Aos que ainda devaneiam achando que 2022 não começou, é preciso indicar que as articulações para a próxima eleição geral sequer tiverem pausas desde 2018. Agora, o atual presidente da República caminha para o início oficial de sua campanha pela reeleição, aliás, Bolsonaro nunca parou de lutar por ela. Porém, no meio do caminho encontrou algumas dificuldades e viu que o trajeto não seria tão simples como ele outrora planejou.

A mudança na Petrobras é o estarte que faltava. O discurso populista que em tese seria contra o aumento dos combustíveis, mas na realidade é apenas mais um jogo. Bolsonaro, apesar de contar com articulação limitada, conhece minimamente sua militância. Assim, joga para a plateia. Por sua vez, a plateia devolve a ele gritos rasos e vazios de mito ou coisa similar.

Bolsonaro compreende que os rumos para reeleição serão bastante difíceis, especialmente por causa da pandemia de Covid-19. No entanto, ele tem agindo para manter em sua linha de frente a base de apoio que atualmente o sustenta. A aprovação ao executivo federal é a margem de votos que o político em questão almeja conseguir no primeiro turno de 2022. Desta forma, hoje em dia Bolsonaro governa para sua militância, e para nada além dela. Todos os caminhos traçados tem um objetivo claro e simples, manter uma linha de apoio que não diminua a menos de 27%.

Esta luta é a justificativa para que em 2020 tenha se observado a extensão do Auxílio Emergencial. Logicamente que neste bojo não se deve esquecer a atuação frontal do Congresso, que foi decisivo para o aumento do valor e para continuidade do benefício.

Neste momento, se discute a volta do auxílio, aqui reafirma-se, há duas questões básicas para a nova rodada de parcelas; a primeira claramente caminha ao encontro da necessidade do corpo social, que segue exposto a duras consequências da pandemia vivenciada. Entretanto, a segunda tem um fator político eleitoral central, o Auxílio Emergencial representou uma crescente positiva aos números de aprovação do governo. Números que se tornaram mais modestos desde o fim da ajuda governamental.

Foto: Agência Brasil

 Dono de raso domínio sobre questões técnicas, independente quais sejam elas, Bolsonaro vive uma eterna campanha política, o marco na Petrobras é apenas um divisor de águas.
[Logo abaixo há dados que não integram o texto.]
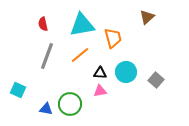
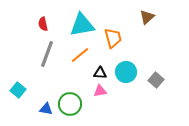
gray line: moved 2 px up
cyan square: rotated 14 degrees clockwise
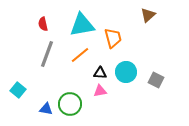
brown triangle: moved 1 px right, 2 px up
gray square: rotated 14 degrees counterclockwise
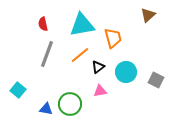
black triangle: moved 2 px left, 6 px up; rotated 40 degrees counterclockwise
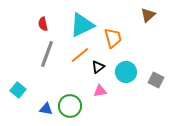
cyan triangle: rotated 16 degrees counterclockwise
green circle: moved 2 px down
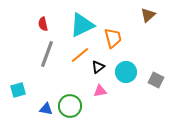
cyan square: rotated 35 degrees clockwise
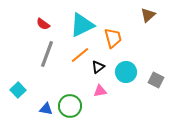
red semicircle: rotated 40 degrees counterclockwise
cyan square: rotated 28 degrees counterclockwise
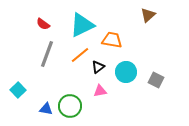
orange trapezoid: moved 1 px left, 2 px down; rotated 65 degrees counterclockwise
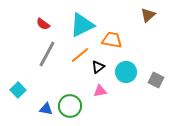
gray line: rotated 8 degrees clockwise
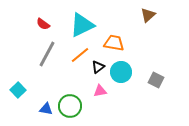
orange trapezoid: moved 2 px right, 3 px down
cyan circle: moved 5 px left
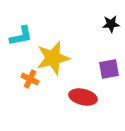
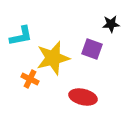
purple square: moved 17 px left, 20 px up; rotated 30 degrees clockwise
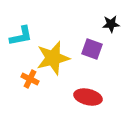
red ellipse: moved 5 px right
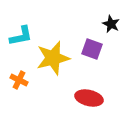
black star: rotated 30 degrees clockwise
orange cross: moved 11 px left, 1 px down
red ellipse: moved 1 px right, 1 px down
Pois novas mudanças estão por vir, e o setor elétrico deve ser o próximo a ser afetado. Assim, a figura maior do bolsonarismo mostra-se também, mais uma vez, incoerente. Nesse seguimento, é fundamental apontar que o neoliberalismo que ora conseguia ao menos a retórica, hoje sequer se sustenta.
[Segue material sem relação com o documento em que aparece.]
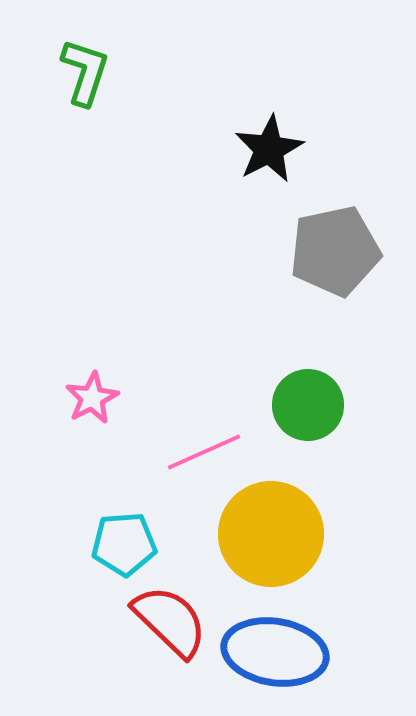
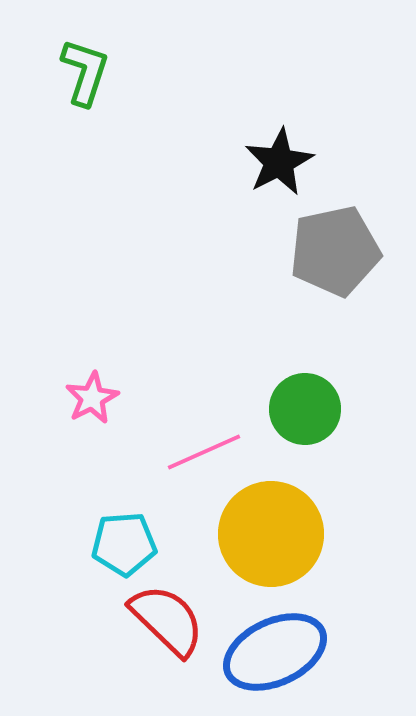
black star: moved 10 px right, 13 px down
green circle: moved 3 px left, 4 px down
red semicircle: moved 3 px left, 1 px up
blue ellipse: rotated 34 degrees counterclockwise
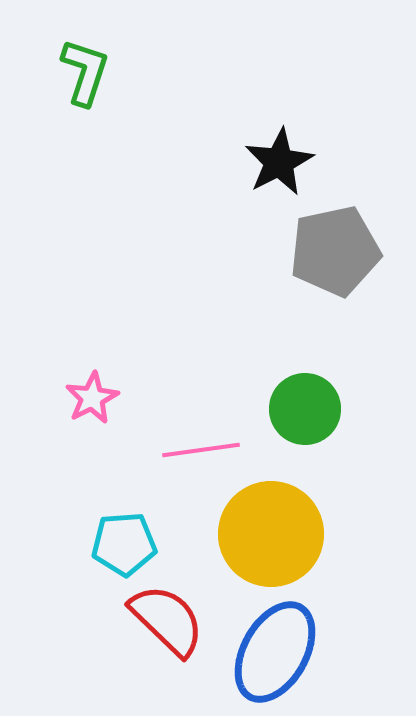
pink line: moved 3 px left, 2 px up; rotated 16 degrees clockwise
blue ellipse: rotated 36 degrees counterclockwise
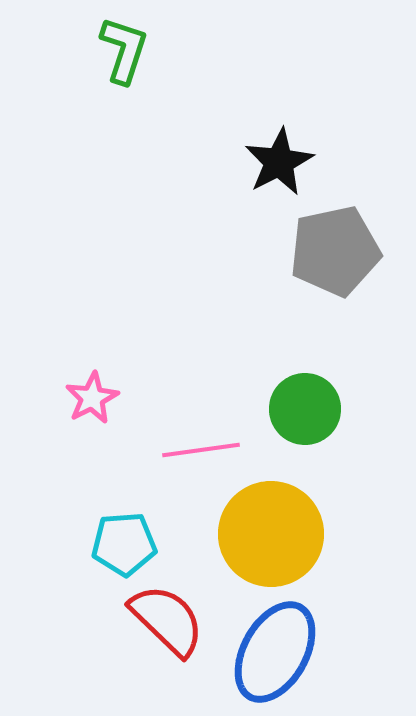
green L-shape: moved 39 px right, 22 px up
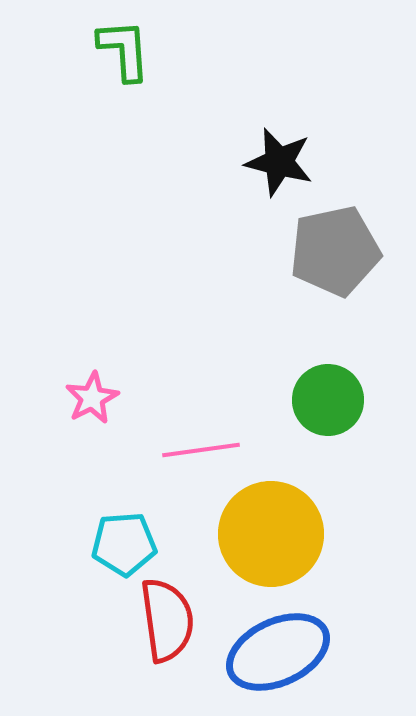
green L-shape: rotated 22 degrees counterclockwise
black star: rotated 30 degrees counterclockwise
green circle: moved 23 px right, 9 px up
red semicircle: rotated 38 degrees clockwise
blue ellipse: moved 3 px right; rotated 36 degrees clockwise
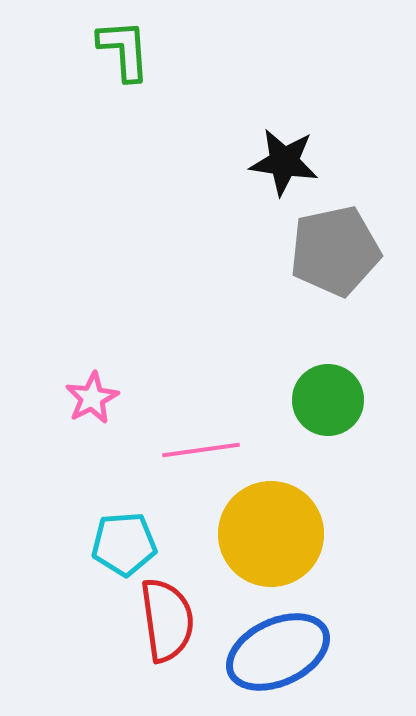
black star: moved 5 px right; rotated 6 degrees counterclockwise
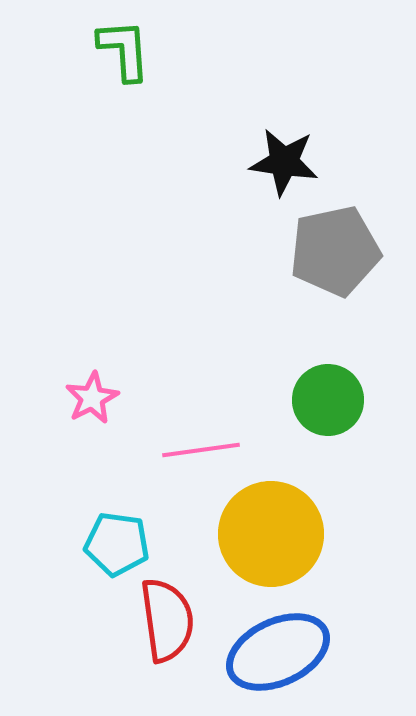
cyan pentagon: moved 7 px left; rotated 12 degrees clockwise
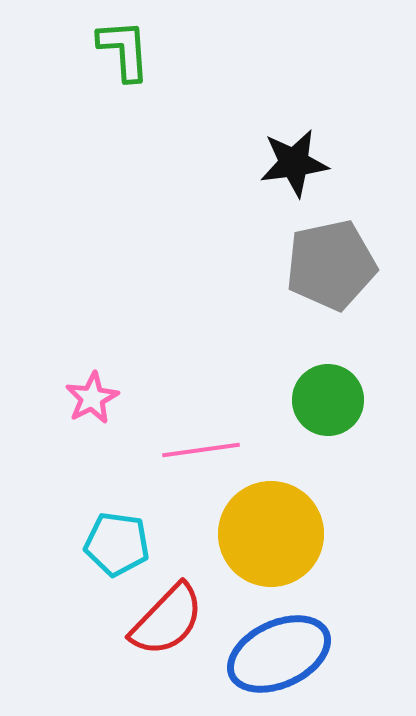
black star: moved 10 px right, 1 px down; rotated 16 degrees counterclockwise
gray pentagon: moved 4 px left, 14 px down
red semicircle: rotated 52 degrees clockwise
blue ellipse: moved 1 px right, 2 px down
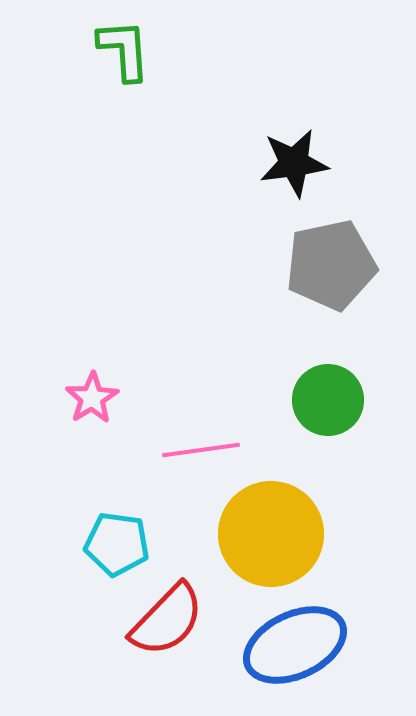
pink star: rotated 4 degrees counterclockwise
blue ellipse: moved 16 px right, 9 px up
Bolsonaro demitiu Castello Branco, ex-presidente da petroleira, como se ele não fosse indicação sua. Castello Branco, inclusive, era homem de confiança de Paulo Guedes, este, segue cada vez mais desnecessário, pois de posto Ipiranga, passou a fantoche. Bolsonaro nomeou para Petrobrás um General da reserva, Joaquim Silva e Luna. Desde 1988 a empresa não era comandada por um militar.
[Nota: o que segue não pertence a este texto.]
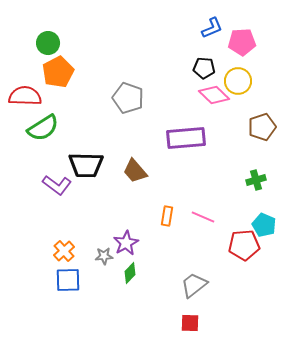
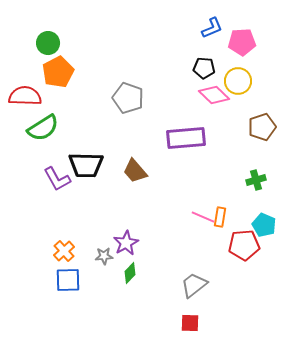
purple L-shape: moved 6 px up; rotated 24 degrees clockwise
orange rectangle: moved 53 px right, 1 px down
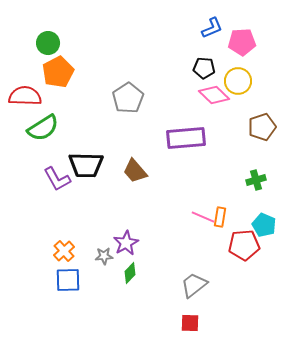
gray pentagon: rotated 20 degrees clockwise
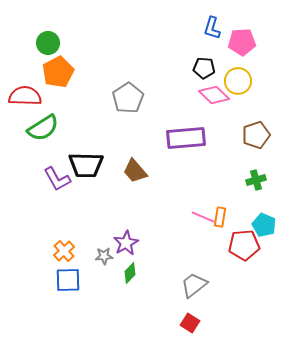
blue L-shape: rotated 130 degrees clockwise
brown pentagon: moved 6 px left, 8 px down
red square: rotated 30 degrees clockwise
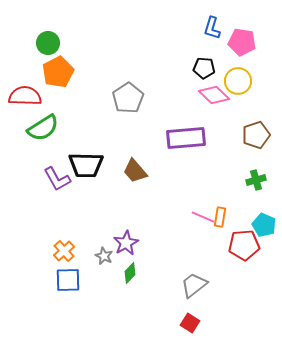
pink pentagon: rotated 12 degrees clockwise
gray star: rotated 30 degrees clockwise
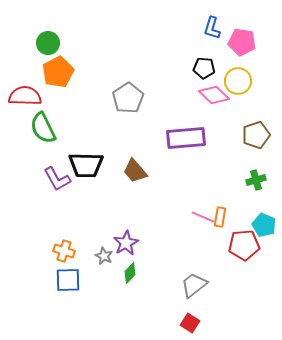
green semicircle: rotated 96 degrees clockwise
orange cross: rotated 30 degrees counterclockwise
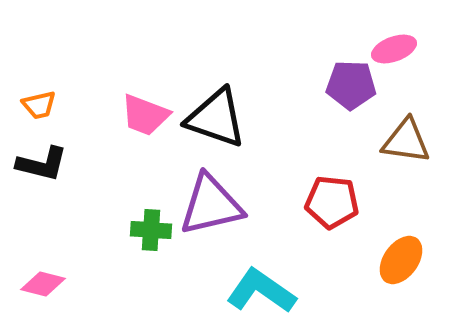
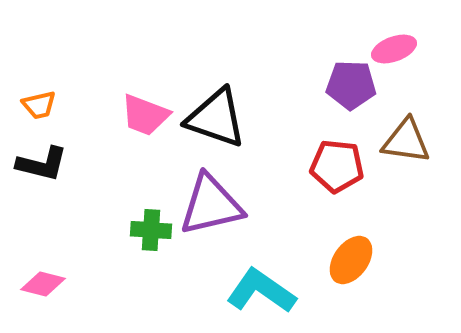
red pentagon: moved 5 px right, 36 px up
orange ellipse: moved 50 px left
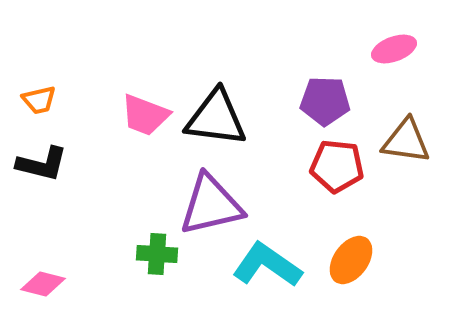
purple pentagon: moved 26 px left, 16 px down
orange trapezoid: moved 5 px up
black triangle: rotated 12 degrees counterclockwise
green cross: moved 6 px right, 24 px down
cyan L-shape: moved 6 px right, 26 px up
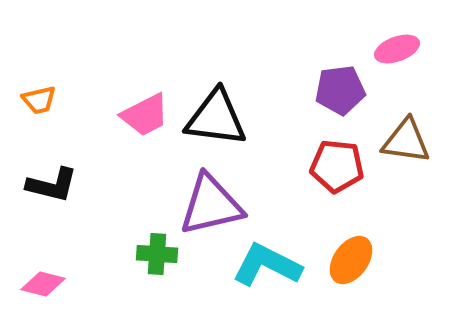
pink ellipse: moved 3 px right
purple pentagon: moved 15 px right, 11 px up; rotated 9 degrees counterclockwise
pink trapezoid: rotated 48 degrees counterclockwise
black L-shape: moved 10 px right, 21 px down
cyan L-shape: rotated 8 degrees counterclockwise
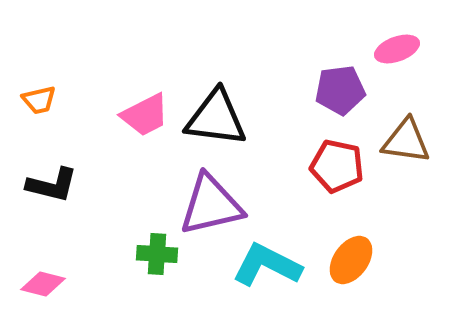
red pentagon: rotated 6 degrees clockwise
A politicagem de campanha de Bolsonaro é altamente nociva ao país. Nociva porque a conta será cobrada em breve. E esta tem potencial para assustar bem mais que o preço da gasolina e do diesel.

Bolsonaro está em franca busca por 2022, se articula e buscará alianças e conchavos, a chegada do Centrão ao seu barco é a prova de que ainda há muito a ser feito. Bolsonaro tem fortes limitações políticas, tende a se assoberbar e diminuir por si só as suas chances. No entanto, ele tem a máquina na mão, o controle e a possibilidade de ação. Além de uma sanha autoritária sem tamanho.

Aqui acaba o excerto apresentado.